╔══

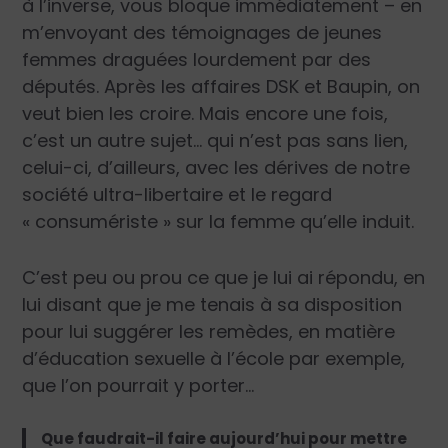
à l’inverse, vous bloque immédiatement – en
m’envoyant des témoignages de jeunes
femmes draguées lourdement par des
députés. Après les affaires DSK et Baupin, on
veut bien les croire. Mais encore une fois,
c’est un autre sujet… qui n’est pas sans lien,
celui-ci, d’ailleurs, avec les dérives de notre
société ultra-libertaire et le regard
« consumériste » sur la femme qu’elle induit.
C’est peu ou prou ce que je lui ai répondu, en
lui disant que je me tenais à sa disposition
pour lui suggérer les remèdes, en matière
d’éducation sexuelle à l’école par exemple,
que l’on pourrait y porter…
Que faudrait-il faire aujourd’hui pour mettre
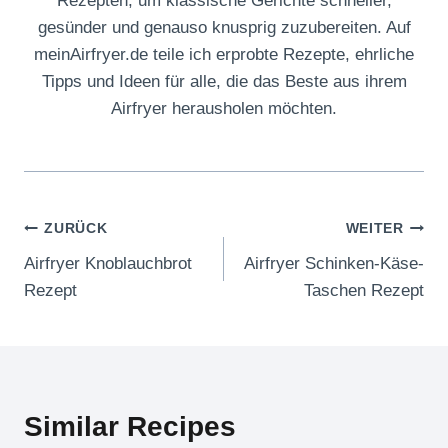
Rezepten, um klassische Gerichte schneller,
gesünder und genauso knusprig zuzubereiten. Auf
meinAirfryer.de teile ich erprobte Rezepte, ehrliche
Tipps und Ideen für alle, die das Beste aus ihrem
Airfryer herausholen möchten.
Beitragsnavigation
ZURÜCK
WEITER
Airfryer Knoblauchbrot
Airfryer Schinken-Käse-
Rezept
Taschen Rezept
Similar Recipes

╚══

The records above must be echoed exactly, minus their pictures.

à l’inverse, vous bloque immédiatement – en
m’envoyant des témoignages de jeunes
femmes draguées lourdement par des
députés. Après les affaires DSK et Baupin, on
veut bien les croire. Mais encore une fois,
c’est un autre sujet… qui n’est pas sans lien,
celui-ci, d’ailleurs, avec les dérives de notre
société ultra-libertaire et le regard
« consumériste » sur la femme qu’elle induit.
C’est peu ou prou ce que je lui ai répondu, en
lui disant que je me tenais à sa disposition
pour lui suggérer les remèdes, en matière
d’éducation sexuelle à l’école par exemple,
que l’on pourrait y porter…
Que faudrait-il faire aujourd’hui pour mettre
Rezepten, um klassische Gerichte schneller,
gesünder und genauso knusprig zuzubereiten. Auf
meinAirfryer.de teile ich erprobte Rezepte, ehrliche
Tipps und Ideen für alle, die das Beste aus ihrem
Airfryer herausholen möchten.
Beitragsnavigation
ZURÜCK
WEITER
Airfryer Knoblauchbrot
Airfryer Schinken-Käse-
Rezept
Taschen Rezept
Similar Recipes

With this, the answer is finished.